Moneybox

The Danger of Coddling Community Banks

A PNC bank building is seen on February 19, 2009 in Washington, DC.

Photo by KAREN BLEIER/AFP/Getty Images

Watching Ben Bernanke testify before the House Financial Services Committee it’s clear that lots of House members are eager to make sure that tighter regulation of the financial sector doesn’t lead to tighter regulation of community banks. This makes some sense, since the failure of any given small bank isn’t that big a deal. But there’s a potentially dangerous slippery slope here that Representative Steve Stivers (R-Ohio) rapidly illustrated when it came to be his turn to ask a question, where he opined that firms such as PNC Bank and US Bancorp should be considered a kind of community bank. Those banks happen to operate in Ohio, but you could also put institutions such as HSBC, Capital One, TD Bank, and Suntrust in this mid-major category. Banks like this really are substantially smaller than a Wells Fargo or a Goldman Sachs.
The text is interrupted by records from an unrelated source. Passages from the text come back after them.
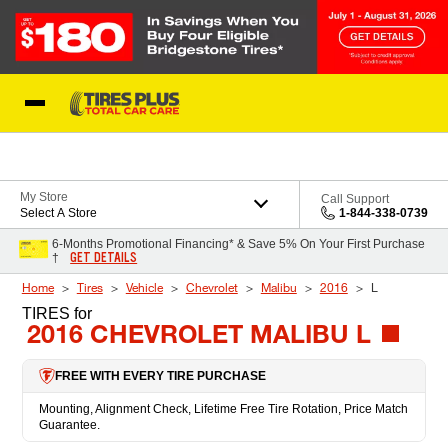
Skip to Content
Blog
My Store
Call Support
Select A Store
1-844-338-0739
6-Months Promotional Financing* & Save 5% On Your First Purchase
GET DETAILS
†
Home
Tires
Vehicle
Chevrolet
Malibu
2016
L
TIRES
for
2016 CHEVROLET MALIBU L
FREE WITH EVERY TIRE PURCHASE
Mounting, Alignment Check, Lifetime Free Tire Rotation, Price Match
Guarantee.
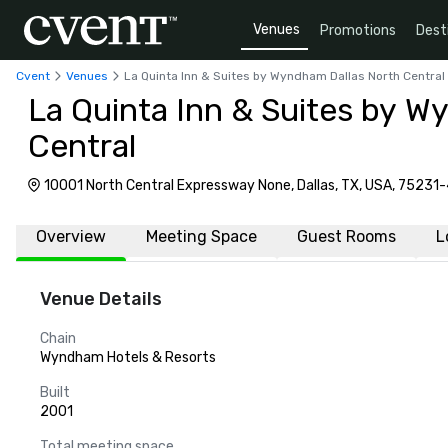
Venues
Promotions
Dest
Cvent
Venues
La Quinta Inn & Suites by Wyndham Dallas North Central
La Quinta Inn & Suites by W
Central
10001 North Central Expressway None, Dallas, TX, USA, 75231
Overview
Meeting Space
Guest Rooms
L
Venue Details
Chain
Wyndham Hotels & Resorts
Built
2001
Total meeting space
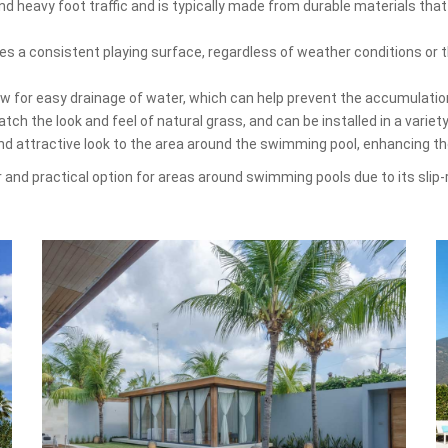
d heavy foot traffic and is typically made from durable materials that
es a consistent playing surface, regardless of weather conditions or th
low for easy drainage of water, which can help prevent the accumulati
ch the look and feel of natural grass, and can be installed in a variet
and attractive look to the area around the swimming pool, enhancing t
lar and practical option for areas around swimming pools due to its slip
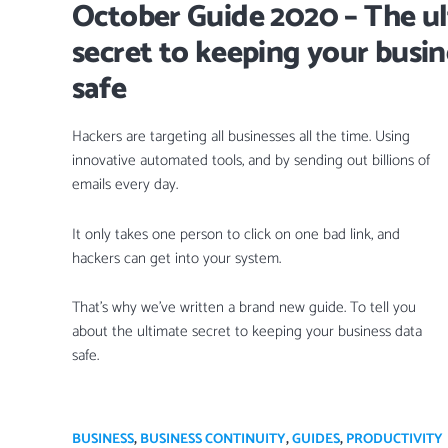
October Guide 2020 – The u
secret to keeping your busin
safe
Hackers are targeting all businesses all the time. Using
innovative automated tools, and by sending out billions of
emails every day.
It only takes one person to click on one bad link, and
hackers can get into your system.
That’s why we’ve written a brand new guide. To tell you
about the ultimate secret to keeping your business data
safe.
BUSINESS
,
BUSINESS CONTINUITY
,
GUIDES
,
PRODUCTIVITY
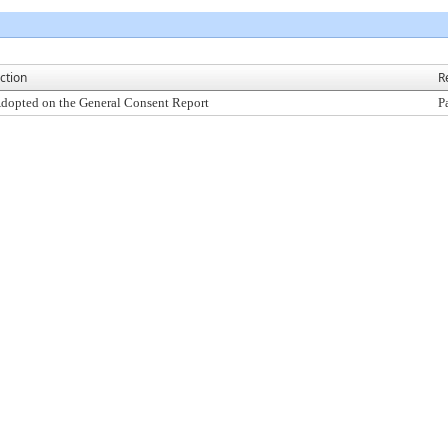
ction
R
dopted on the General Consent Report
P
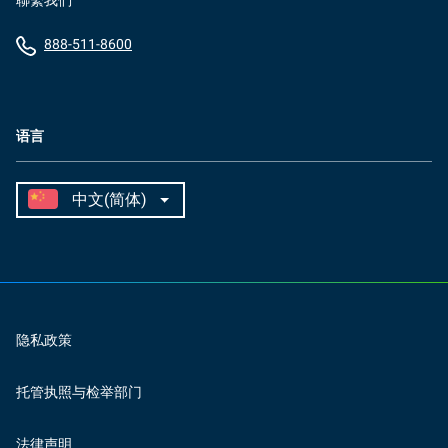
聯繫我們
888-511-8600
语言
隐私政策
托管执照与检举部门
法律声明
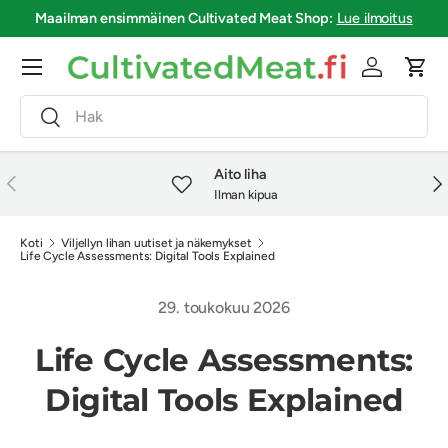
Maailman ensimmäinen
Cultivated Meat Shop
:
Lue ilmoitus
Siirry sisältöön
Valikko
Kirjaudu si
Osto
Haku
Haku
Aito liha
Edellinen
Seu
Ilman kipua
Koti
Viljellyn lihan uutiset ja näkemykset
Life Cycle Assessments: Digital Tools Explained
29. toukokuu 2026
Life Cycle Assessments:
Digital Tools Explained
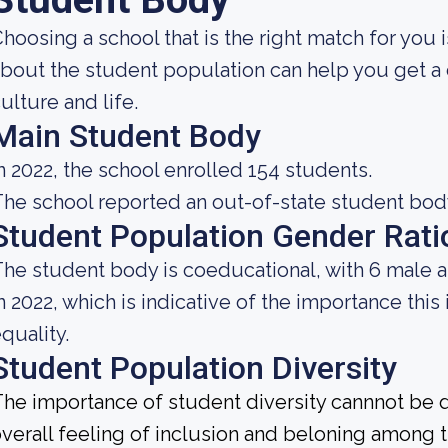
hoosing a school that is the right match for you
bout the student population can help you get a c
ulture and life.
Main Student Body
n 2022, the school enrolled 154 students.
he school reported an out-of-state student body 
Student Population Gender Rati
he student body is coeducational, with 6 male 
n 2022, which is indicative of the importance this
quality.
Student Population Diversity
he importance of student diversity cannnot be 
verall feeling of inclusion and beloning among t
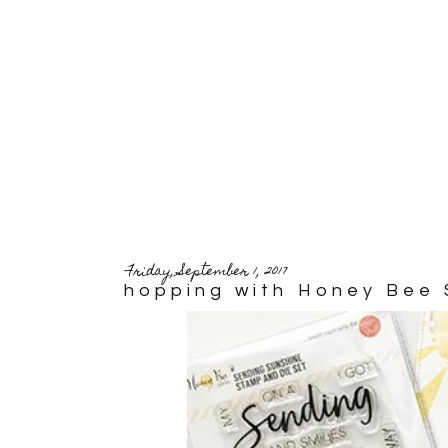
Friday, September 1, 2017
hopping with Honey Bee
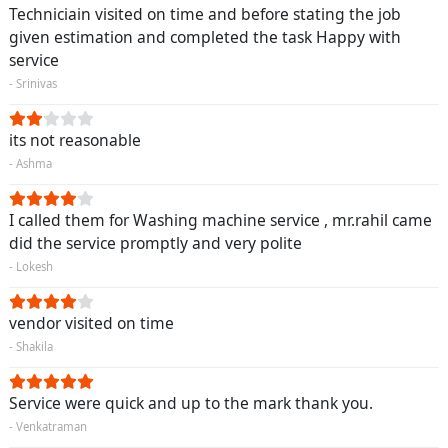
Techniciain visited on time and before stating the job
given estimation and completed the task Happy with
service
- Srinivas
its not reasonable
- Ashma
I called them for Washing machine service , mr.rahil came
did the service promptly and very polite
- Lokesh
vendor visited on time
- Shakila
Service were quick and up to the mark thank you.
- Venkatraman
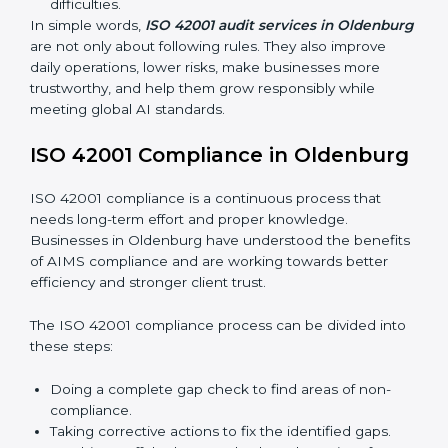
Main benefits of ISO 42001 audits in Oldenburg are:
Finding AI risks and governance issues early before
they become big problems.
Reducing bias, mistakes, and risks through better
AI management practices.
Building more trust with clients, customers, and
government authorities.
Preparing smoothly for recertification without
facing difficulties.
In simple words,
ISO 42001 audit services in
Oldenburg
are not only about following rules. They
also improve daily operations, lower risks, make
businesses more trustworthy, and help them grow
responsibly while meeting global AI standards.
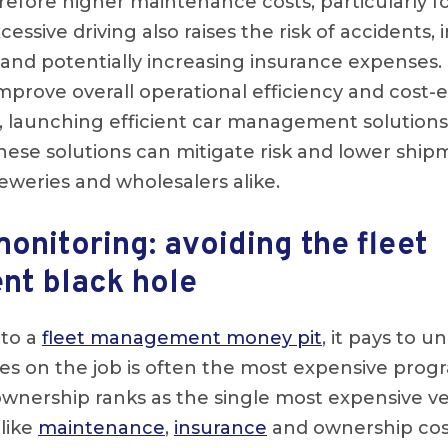
refore higher maintenance costs, particularly fo
sive driving also raises the risk of accidents,
and potentially increasing insurance expenses.
prove overall operational efficiency and cost-e
, launching efficient car management solution
ese solutions can mitigate risk and lower ship
eweries and wholesalers alike.
monitoring: avoiding the fleet
t black hole
nto a
fleet management money pit
, it pays to 
cles on the job is often the most expensive pr
wnership ranks as the single most expensive v
like
maintenance
,
insurance
and ownership cos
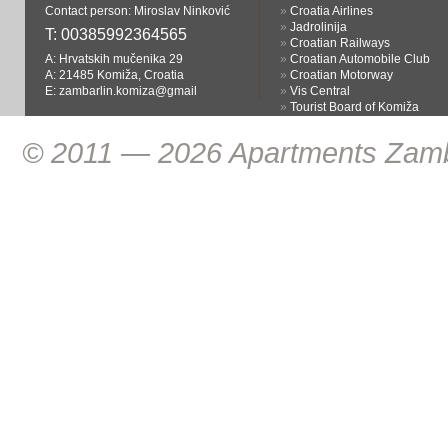
Contact person: Miroslav Ninković
»
Croatia Airlines
»
Jadrolinija
T:
00385992364565
»
Croatian Railways
A: Hrvatskih mučenika 29
»
Croatian Automobile Club
A: 21485 Komiža, Croatia
»
Croatian Motorway
E:
zambarlin.komiza@gmail
»
Vis Central
»
Tourist Board of Komiža
© 2011 — 2026 Apartments Zamba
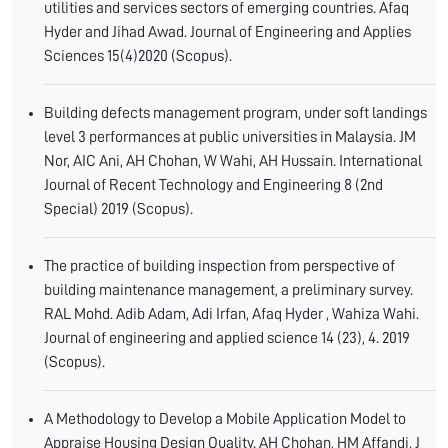
utilities and services sectors of emerging countries. Afaq
Hyder and Jihad Awad. Journal of Engineering and Applies
Sciences 15(4)2020 (Scopus).
Building defects management program, under soft landings
level 3 performances at public universities in Malaysia. JM
Nor, AIC Ani, AH Chohan, W Wahi, AH Hussain. International
Journal of Recent Technology and Engineering 8 (2nd
Special) 2019 (Scopus).
The practice of building inspection from perspective of
building maintenance management, a preliminary survey.
RAL Mohd. Adib Adam, Adi Irfan, Afaq Hyder , Wahiza Wahi.
Journal of engineering and applied science 14 (23), 4. 2019
(Scopus).
A Methodology to Develop a Mobile Application Model to
Appraise Housing Design Quality. AH Chohan, HM Affandi, J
But on another level, this is nuts. These are giant banks, and I promise you that if PNC went bust it’d be a really big deal. Normally when a bank fails, the FDIC likes to arrange for it to be taken over by some other bank. But these mid-majors are large enough that they’d be hard for most firms to swallow. And would you really want one of them to be folded into one of the existing giant banks? At the same time, simply closing a bank of that scale would be both fiscally and economically costly.
Long story short, you need to regulate these banks just as much as you need to regulate the true giants. Since they tend not to be in as many different lines of business as the biggest banks, it’s perhaps simpler to regulate them. But you’ve got to watch the leverage here just as much as anyplace else.